__What you have to do__. Establish how many lines in the material include the string "universal" and report it as a lone number.

-- Available data follows --

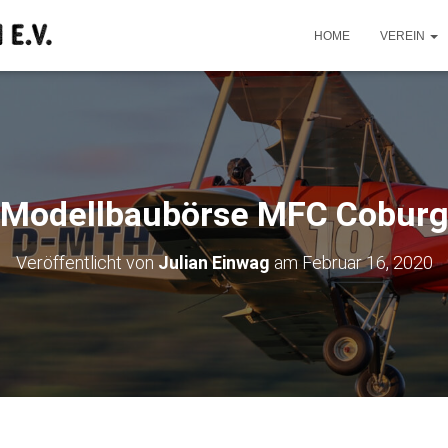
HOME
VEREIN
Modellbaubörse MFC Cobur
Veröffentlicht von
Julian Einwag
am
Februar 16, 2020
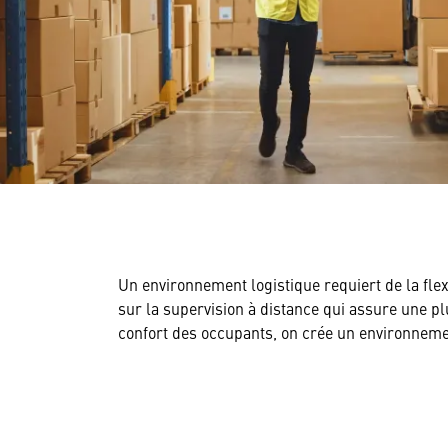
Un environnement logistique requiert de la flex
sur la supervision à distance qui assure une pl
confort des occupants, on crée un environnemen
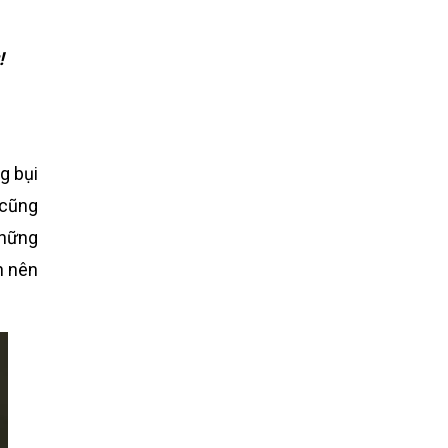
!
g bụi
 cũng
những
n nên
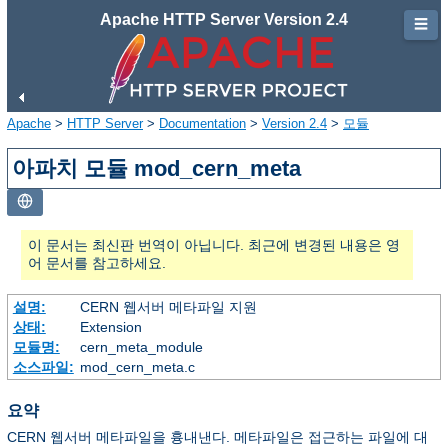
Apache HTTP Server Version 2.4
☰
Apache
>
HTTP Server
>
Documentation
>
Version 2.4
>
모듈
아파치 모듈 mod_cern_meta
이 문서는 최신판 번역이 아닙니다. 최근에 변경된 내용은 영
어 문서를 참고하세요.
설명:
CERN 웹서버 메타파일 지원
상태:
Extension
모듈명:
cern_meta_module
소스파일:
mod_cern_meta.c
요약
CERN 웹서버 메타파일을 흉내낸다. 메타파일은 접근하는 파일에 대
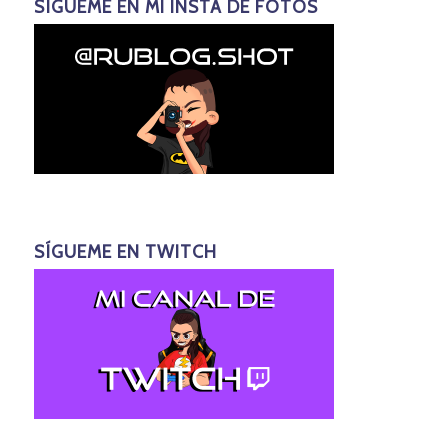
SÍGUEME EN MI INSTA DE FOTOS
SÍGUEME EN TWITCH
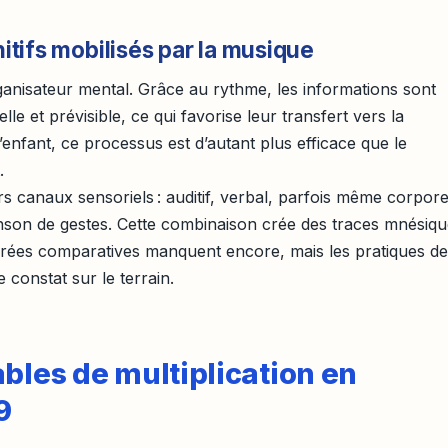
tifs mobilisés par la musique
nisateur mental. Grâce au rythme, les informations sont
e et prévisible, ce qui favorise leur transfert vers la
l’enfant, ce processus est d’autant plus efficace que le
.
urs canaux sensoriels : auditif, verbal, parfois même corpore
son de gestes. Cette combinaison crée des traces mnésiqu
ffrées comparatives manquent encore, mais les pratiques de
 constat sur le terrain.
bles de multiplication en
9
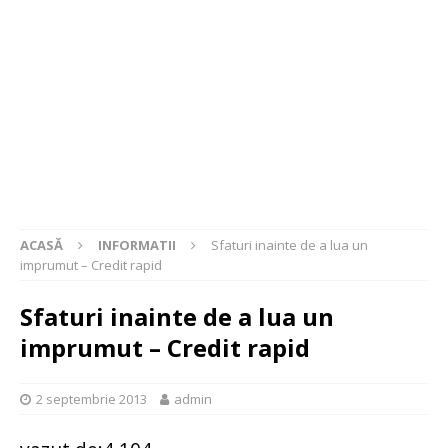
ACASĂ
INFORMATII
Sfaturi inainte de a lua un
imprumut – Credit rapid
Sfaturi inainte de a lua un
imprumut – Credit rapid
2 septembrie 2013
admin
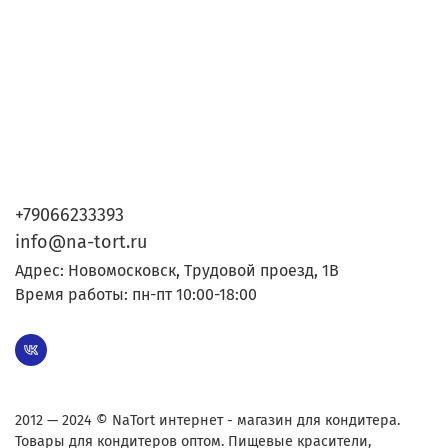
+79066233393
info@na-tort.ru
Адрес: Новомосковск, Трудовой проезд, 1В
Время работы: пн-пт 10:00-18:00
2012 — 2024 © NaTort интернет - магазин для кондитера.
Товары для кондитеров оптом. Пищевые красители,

-- Available data concluded --
-- Available data follows --

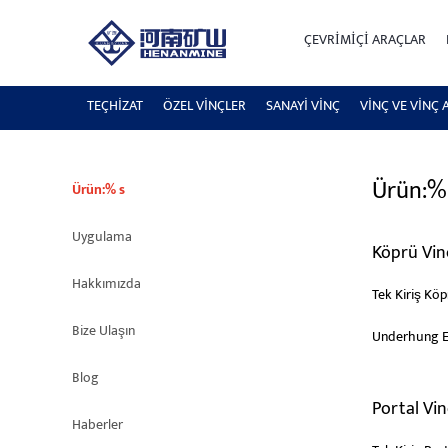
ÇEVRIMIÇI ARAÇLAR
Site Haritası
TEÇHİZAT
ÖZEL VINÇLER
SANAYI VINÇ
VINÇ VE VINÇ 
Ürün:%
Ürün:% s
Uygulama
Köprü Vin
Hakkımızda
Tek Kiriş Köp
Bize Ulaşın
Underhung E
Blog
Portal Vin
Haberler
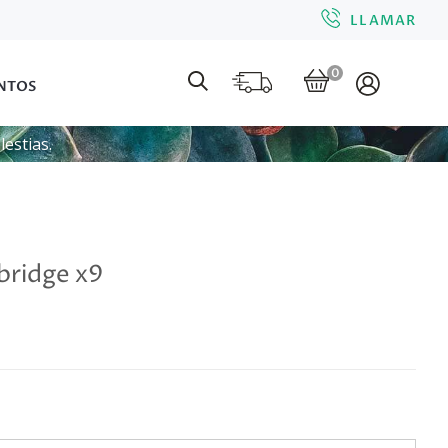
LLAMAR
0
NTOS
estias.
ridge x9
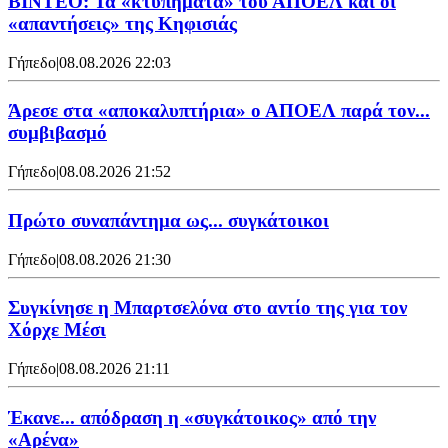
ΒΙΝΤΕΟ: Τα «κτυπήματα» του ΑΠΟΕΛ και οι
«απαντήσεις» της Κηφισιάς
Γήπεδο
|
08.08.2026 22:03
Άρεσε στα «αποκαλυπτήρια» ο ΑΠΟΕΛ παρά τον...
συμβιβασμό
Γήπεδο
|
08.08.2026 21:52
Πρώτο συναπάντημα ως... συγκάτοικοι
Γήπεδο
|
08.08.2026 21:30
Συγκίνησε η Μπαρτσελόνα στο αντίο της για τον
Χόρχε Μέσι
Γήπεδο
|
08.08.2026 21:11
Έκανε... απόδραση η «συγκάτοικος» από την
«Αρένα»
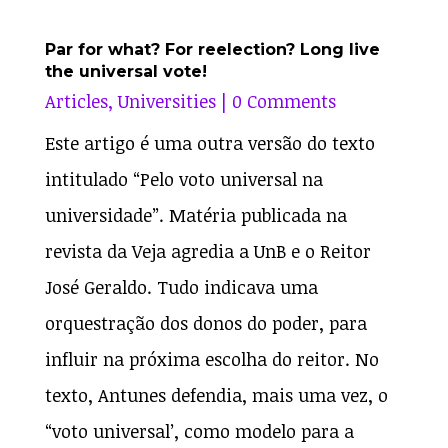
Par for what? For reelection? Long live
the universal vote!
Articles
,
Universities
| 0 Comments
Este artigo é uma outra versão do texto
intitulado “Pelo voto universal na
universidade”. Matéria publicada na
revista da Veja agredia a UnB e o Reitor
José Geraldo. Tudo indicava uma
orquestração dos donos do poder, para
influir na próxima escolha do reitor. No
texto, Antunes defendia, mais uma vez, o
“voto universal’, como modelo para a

-- Available data concluded --

__Solved problem__. 3